A New Look at Mental Disorders
Although I’ve written a long book focused on mental disorders, I don’t really believe in them. At least, I don’t believe that mental disorders are quasi-diseases that cause people’s problems and that doctors can diagnose. Nor are mental disorders discrete biological abnormalities like chemical imbalances that can be cured by the right medications.
The language of medicine is misleading. There are no true diseases in psychiatry. In the history of medicine, whenever an objective biological cause is found for some mental impairment, it leaves the realm of psychiatry and becomes part of neurology or internal medicine.

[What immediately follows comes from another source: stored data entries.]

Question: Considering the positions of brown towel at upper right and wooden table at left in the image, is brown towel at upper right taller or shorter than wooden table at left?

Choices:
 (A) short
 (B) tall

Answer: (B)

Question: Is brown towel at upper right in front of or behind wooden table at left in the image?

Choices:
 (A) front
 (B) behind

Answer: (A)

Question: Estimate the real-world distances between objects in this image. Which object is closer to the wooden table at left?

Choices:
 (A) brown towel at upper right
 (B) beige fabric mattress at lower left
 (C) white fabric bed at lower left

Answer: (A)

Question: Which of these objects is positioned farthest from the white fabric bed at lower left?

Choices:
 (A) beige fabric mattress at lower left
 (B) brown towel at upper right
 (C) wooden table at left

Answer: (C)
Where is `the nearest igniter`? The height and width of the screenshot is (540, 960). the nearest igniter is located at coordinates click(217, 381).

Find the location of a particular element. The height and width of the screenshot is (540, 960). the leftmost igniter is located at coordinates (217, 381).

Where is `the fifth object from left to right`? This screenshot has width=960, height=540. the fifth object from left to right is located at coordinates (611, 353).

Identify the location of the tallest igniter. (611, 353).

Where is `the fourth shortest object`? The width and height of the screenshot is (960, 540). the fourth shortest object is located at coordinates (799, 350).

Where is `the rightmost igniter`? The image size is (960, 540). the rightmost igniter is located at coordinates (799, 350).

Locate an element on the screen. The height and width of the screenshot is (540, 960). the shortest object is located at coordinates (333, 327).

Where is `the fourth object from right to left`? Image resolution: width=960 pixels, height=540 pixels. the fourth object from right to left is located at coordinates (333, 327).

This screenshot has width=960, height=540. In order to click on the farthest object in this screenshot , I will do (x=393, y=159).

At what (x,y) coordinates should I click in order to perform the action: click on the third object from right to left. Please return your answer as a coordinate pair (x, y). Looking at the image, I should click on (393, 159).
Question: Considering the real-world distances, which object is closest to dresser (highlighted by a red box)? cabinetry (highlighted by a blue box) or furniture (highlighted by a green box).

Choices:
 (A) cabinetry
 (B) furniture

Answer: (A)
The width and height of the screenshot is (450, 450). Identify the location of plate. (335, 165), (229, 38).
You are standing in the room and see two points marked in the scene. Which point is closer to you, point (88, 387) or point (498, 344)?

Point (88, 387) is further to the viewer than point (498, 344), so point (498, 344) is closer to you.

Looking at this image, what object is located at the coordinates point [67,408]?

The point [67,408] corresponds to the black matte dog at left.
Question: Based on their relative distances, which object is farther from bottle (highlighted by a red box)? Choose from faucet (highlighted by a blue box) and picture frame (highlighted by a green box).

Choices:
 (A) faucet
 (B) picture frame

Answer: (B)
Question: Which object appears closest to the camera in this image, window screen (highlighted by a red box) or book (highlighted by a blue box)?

In the past, what we now recognize as stroke, seizure, dementia and many other brain diseases were seen as psychiatric conditions. Few would call them that now. Schizophrenia, bipolar disorder and anxiety remain mental disorders precisely because they are not diseases. I have no doubt, though, that in the future there will be new diseases identified that will come to describe various brain conditions now seen as psychiatric.
A little history
The first psychiatrist to attempt a formal classification system for madness was Emil Kraepelin who, incidentally, was born in 1856, the same year as Sigmund Freud. In the late 1800s, the mental asylums were filled to the bursting with seemingly permanent patients. Kraepelin was a psychiatrist of the asylum where the poor and the undesirable were confined as well as a professor at Heidelberg University. His life’s work was to classify mental disorders as “disease entities” in a manner that emulated the “hard” medical sciences of neurology and pathology.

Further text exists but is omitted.